# Thank You Draconis



## Chris H. (Jan 27, 2007)

One year ago today, Draconis joined Talk About Marriage.

I had started the site in early 2007, but it was off to a slow start. I new I still had a lot of work to do in order for it to be successful and attract people, but I was taking my good ol' time.

The site was getting a few posts every day, but nothing you could remotely call a "community" had developed here.

Then one morning I pulled up the site, as I do every morning, and there were about 100 posts from this guy named "Draconis" that had read and replied to just about every thread on the board. 

I have to warn you, I am a skeptical person by nature, I try to keep my expectations low so I can be pleasantly surprised more often. So my first thought was,  oh great, some spammer came and posted everywhere, how long is this going to take to clean up? :banhim:

 But then I started reading the posts, and I was impressed - this guy was sincere and really responding to people, trying to help them with their problems. I ran and told my wife , "sweetpea, you're not going to believe this guy on Talk About Marriage went and responded to almost all of the posts from the past few months!" "No way! That's great," she said. We were both really excited that someone had taken such an interest.

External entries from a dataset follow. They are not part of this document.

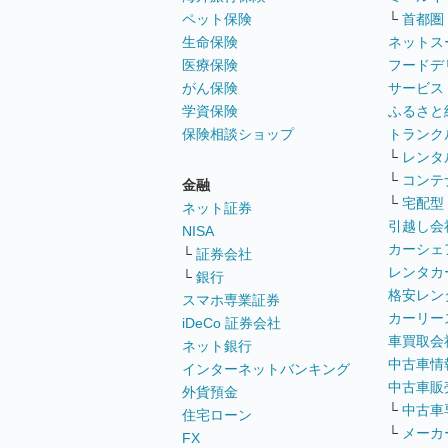
ペット保険
└
首都圏
生命保険
ネットス
医療保険
フードデ
がん保険
サービス
学資保険
ふるさと
保険相談ショップ
トランク
└
レンタ
└
コンテ
金融
└
宅配型
ネット証券
引越し会
NISA
カーシェ
└
証券会社
レンタカ
└
銀行
格安レン
スマホ専業証券
カーリー
iDeCo 証券会社
車買取会
ネット銀行
中古車情
インターネットバンキング
中古車販
外貨預金
└
中古車
住宅ローン
└
メーカ
FX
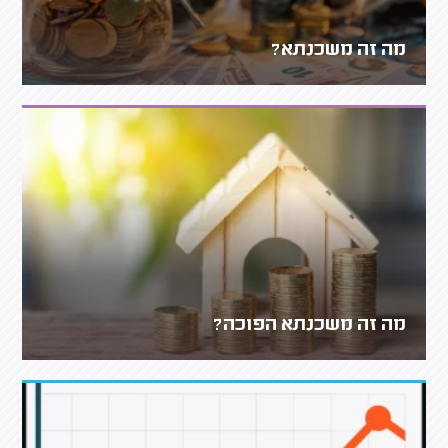
מה זה משכנתא?
מה זה משכנתא הפוכה?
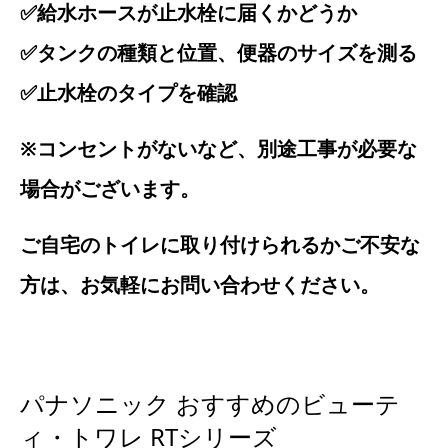
✅給水ホースが止水栓に届くかどうか
✅タンクの種類と位置、便器のサイズを測る
✅止水栓のタイプを確認
※コンセントがないなど、別途工事が必要な
場合がございます。
ご自宅のトイレに取り付けられるかご不安な
方は、お気軽にお問い合わせください。
パナソニック おすすめのビューテ
ィ・トワレ RTシリーズ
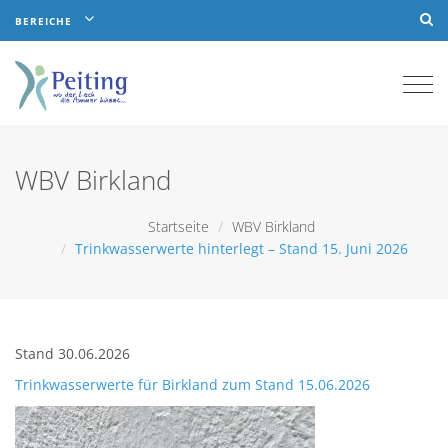
BEREICHE
Togg
navi
WBV Birkland
Startseite
WBV Birkland
Trinkwasserwerte hinterlegt – Stand 15. Juni 2026
Stand 30.06.2026
Trinkwasserwerte für Birkland zum Stand 15.06.2026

So then I had to assume he was some fly-by-night forum guy who would get bored with the site and we'd never see him again, but low and behold, one year later, Draconis is still reading nearly every post on the board and taking his valuable time to post reponses to try and help people with their problems!

So this thread is to say "*thank you*" to Draconis. Thanks for helping Talk About Marriage grow into the great community it has become, thanks for all of your generosity in helping others over the past year, and I wish I could link to all of the posts where you've been thanked by the people you've helped, but it would take me all day to copy and paste them all.

I think I speak for a lot of people when I say that I hope you stick around for years to come.:smthumbup:


----------



## swedish (Mar 6, 2008)

1 year? :yay:

I have to say when I first stumbled upon this site, there were a few posts that caught my attention and thought could help me in my own situation and the more I read the insightful and thoughtful responses from Draconis the more comfortable I felt hanging out in here, so thank you for all of the time and energy you have devoted to helping so many of us here.


----------



## dcrim (Oct 1, 2008)

I don't want to advertise other forums but Drac is on several others as well. I found this site from a casual reference (just the initials) he'd made on another forum and someone else used the actual name. I googled it and here I am. Yes, Drac' is prolific. And not only here. I've know him for quite a while over the net (we'd met on a forum dedicated to better sex, with the focus on sex) and we're both members in other forums as well. And he's just as helpful on those as here! I try to read everything but I just can't respond as much as he does.


----------



## Honey (Sep 2, 2008)

WAY TO GO, DUDE !! :smthumbup:


----------



## Leahdorus (Jul 28, 2008)

Just wanted to add my thanks as well. Draconis' advice has been great, fair, and kind, and I really appreciate all the time and energy he has put into his posts. :smthumbup: Thanks!


----------



## Sabine (Sep 25, 2008)

I agree to that one draconis do so much that when i first joined tha tforum i thougth he was the admin! LOl
Sorry Chris.. 

I also feel that soem people dont accept him nor acknowledge him at his just worth which is sad, but Draconis know that we are thebig majority to can se what you do and how good oyu are to help others and how much oyu give of you and of yoru time everyday, for so many others.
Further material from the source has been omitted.